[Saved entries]
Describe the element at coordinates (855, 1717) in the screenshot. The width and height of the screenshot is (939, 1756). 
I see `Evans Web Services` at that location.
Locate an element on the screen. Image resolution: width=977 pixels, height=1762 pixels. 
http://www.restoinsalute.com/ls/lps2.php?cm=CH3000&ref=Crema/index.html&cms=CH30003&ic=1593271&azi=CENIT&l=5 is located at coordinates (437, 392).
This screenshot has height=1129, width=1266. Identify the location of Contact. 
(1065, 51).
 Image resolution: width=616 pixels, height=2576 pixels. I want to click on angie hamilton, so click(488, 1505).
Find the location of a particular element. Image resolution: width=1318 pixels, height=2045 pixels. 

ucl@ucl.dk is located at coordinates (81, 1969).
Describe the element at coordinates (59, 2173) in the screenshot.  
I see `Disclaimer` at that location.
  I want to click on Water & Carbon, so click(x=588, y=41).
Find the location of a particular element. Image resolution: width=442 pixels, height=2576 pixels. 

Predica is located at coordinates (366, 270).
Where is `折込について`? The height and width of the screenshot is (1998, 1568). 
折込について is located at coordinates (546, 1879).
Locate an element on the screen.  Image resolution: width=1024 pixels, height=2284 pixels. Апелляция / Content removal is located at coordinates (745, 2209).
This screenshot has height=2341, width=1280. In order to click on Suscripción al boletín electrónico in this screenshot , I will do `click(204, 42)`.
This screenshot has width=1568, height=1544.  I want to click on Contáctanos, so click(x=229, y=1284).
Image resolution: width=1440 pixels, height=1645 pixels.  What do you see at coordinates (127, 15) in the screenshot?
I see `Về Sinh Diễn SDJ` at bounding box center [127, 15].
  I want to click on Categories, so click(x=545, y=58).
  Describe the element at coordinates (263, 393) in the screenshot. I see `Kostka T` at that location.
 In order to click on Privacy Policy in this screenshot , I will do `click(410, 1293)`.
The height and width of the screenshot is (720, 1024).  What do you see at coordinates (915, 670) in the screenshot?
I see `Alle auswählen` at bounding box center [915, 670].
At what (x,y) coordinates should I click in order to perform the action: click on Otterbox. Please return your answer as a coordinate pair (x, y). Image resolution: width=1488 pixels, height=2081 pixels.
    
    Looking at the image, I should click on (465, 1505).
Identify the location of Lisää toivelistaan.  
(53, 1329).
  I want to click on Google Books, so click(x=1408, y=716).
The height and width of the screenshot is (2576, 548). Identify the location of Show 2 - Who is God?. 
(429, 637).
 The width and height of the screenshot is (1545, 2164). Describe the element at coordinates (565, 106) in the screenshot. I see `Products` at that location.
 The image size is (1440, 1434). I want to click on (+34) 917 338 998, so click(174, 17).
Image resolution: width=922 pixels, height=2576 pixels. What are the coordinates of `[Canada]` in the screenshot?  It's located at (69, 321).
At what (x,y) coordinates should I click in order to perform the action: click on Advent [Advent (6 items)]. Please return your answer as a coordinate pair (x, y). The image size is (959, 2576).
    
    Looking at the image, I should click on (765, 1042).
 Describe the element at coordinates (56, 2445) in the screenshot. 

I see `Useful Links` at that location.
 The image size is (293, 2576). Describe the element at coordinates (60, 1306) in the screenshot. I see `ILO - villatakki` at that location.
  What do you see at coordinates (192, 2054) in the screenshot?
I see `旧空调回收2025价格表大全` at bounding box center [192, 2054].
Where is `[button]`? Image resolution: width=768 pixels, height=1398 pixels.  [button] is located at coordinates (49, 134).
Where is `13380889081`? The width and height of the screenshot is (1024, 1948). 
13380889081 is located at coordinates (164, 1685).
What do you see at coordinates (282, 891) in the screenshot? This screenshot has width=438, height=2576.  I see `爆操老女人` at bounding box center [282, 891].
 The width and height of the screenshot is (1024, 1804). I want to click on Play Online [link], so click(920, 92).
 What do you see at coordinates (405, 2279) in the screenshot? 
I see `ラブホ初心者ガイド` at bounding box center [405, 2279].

_THE PROBLEM:_ Return every line above exactly.

_EXERCISE RESPONSE:_
Describe the element at coordinates (855, 1717) in the screenshot. The width and height of the screenshot is (939, 1756). 
I see `Evans Web Services` at that location.
Locate an element on the screen. Image resolution: width=977 pixels, height=1762 pixels. 
http://www.restoinsalute.com/ls/lps2.php?cm=CH3000&ref=Crema/index.html&cms=CH30003&ic=1593271&azi=CENIT&l=5 is located at coordinates (437, 392).
This screenshot has height=1129, width=1266. Identify the location of Contact. 
(1065, 51).
 Image resolution: width=616 pixels, height=2576 pixels. I want to click on angie hamilton, so click(488, 1505).
Find the location of a particular element. Image resolution: width=1318 pixels, height=2045 pixels. 

ucl@ucl.dk is located at coordinates (81, 1969).
Describe the element at coordinates (59, 2173) in the screenshot.  
I see `Disclaimer` at that location.
  I want to click on Water & Carbon, so click(x=588, y=41).
Find the location of a particular element. Image resolution: width=442 pixels, height=2576 pixels. 

Predica is located at coordinates (366, 270).
Where is `折込について`? The height and width of the screenshot is (1998, 1568). 
折込について is located at coordinates (546, 1879).
Locate an element on the screen.  Image resolution: width=1024 pixels, height=2284 pixels. Апелляция / Content removal is located at coordinates (745, 2209).
This screenshot has height=2341, width=1280. In order to click on Suscripción al boletín electrónico in this screenshot , I will do `click(204, 42)`.
This screenshot has width=1568, height=1544.  I want to click on Contáctanos, so click(x=229, y=1284).
Image resolution: width=1440 pixels, height=1645 pixels.  What do you see at coordinates (127, 15) in the screenshot?
I see `Về Sinh Diễn SDJ` at bounding box center [127, 15].
  I want to click on Categories, so click(x=545, y=58).
  Describe the element at coordinates (263, 393) in the screenshot. I see `Kostka T` at that location.
 In order to click on Privacy Policy in this screenshot , I will do `click(410, 1293)`.
The height and width of the screenshot is (720, 1024).  What do you see at coordinates (915, 670) in the screenshot?
I see `Alle auswählen` at bounding box center [915, 670].
At what (x,y) coordinates should I click in order to perform the action: click on Otterbox. Please return your answer as a coordinate pair (x, y). Image resolution: width=1488 pixels, height=2081 pixels.
    
    Looking at the image, I should click on (465, 1505).
Identify the location of Lisää toivelistaan.  
(53, 1329).
  I want to click on Google Books, so click(x=1408, y=716).
The height and width of the screenshot is (2576, 548). Identify the location of Show 2 - Who is God?. 
(429, 637).
 The width and height of the screenshot is (1545, 2164). Describe the element at coordinates (565, 106) in the screenshot. I see `Products` at that location.
 The image size is (1440, 1434). I want to click on (+34) 917 338 998, so click(174, 17).
Image resolution: width=922 pixels, height=2576 pixels. What are the coordinates of `[Canada]` in the screenshot?  It's located at (69, 321).
At what (x,y) coordinates should I click in order to perform the action: click on Advent [Advent (6 items)]. Please return your answer as a coordinate pair (x, y). The image size is (959, 2576).
    
    Looking at the image, I should click on (765, 1042).
 Describe the element at coordinates (56, 2445) in the screenshot. 

I see `Useful Links` at that location.
 The image size is (293, 2576). Describe the element at coordinates (60, 1306) in the screenshot. I see `ILO - villatakki` at that location.
  What do you see at coordinates (192, 2054) in the screenshot?
I see `旧空调回收2025价格表大全` at bounding box center [192, 2054].
Where is `[button]`? Image resolution: width=768 pixels, height=1398 pixels.  [button] is located at coordinates (49, 134).
Where is `13380889081`? The width and height of the screenshot is (1024, 1948). 
13380889081 is located at coordinates (164, 1685).
What do you see at coordinates (282, 891) in the screenshot? This screenshot has width=438, height=2576.  I see `爆操老女人` at bounding box center [282, 891].
 The width and height of the screenshot is (1024, 1804). I want to click on Play Online [link], so click(920, 92).
 What do you see at coordinates (405, 2279) in the screenshot? 
I see `ラブホ初心者ガイド` at bounding box center [405, 2279].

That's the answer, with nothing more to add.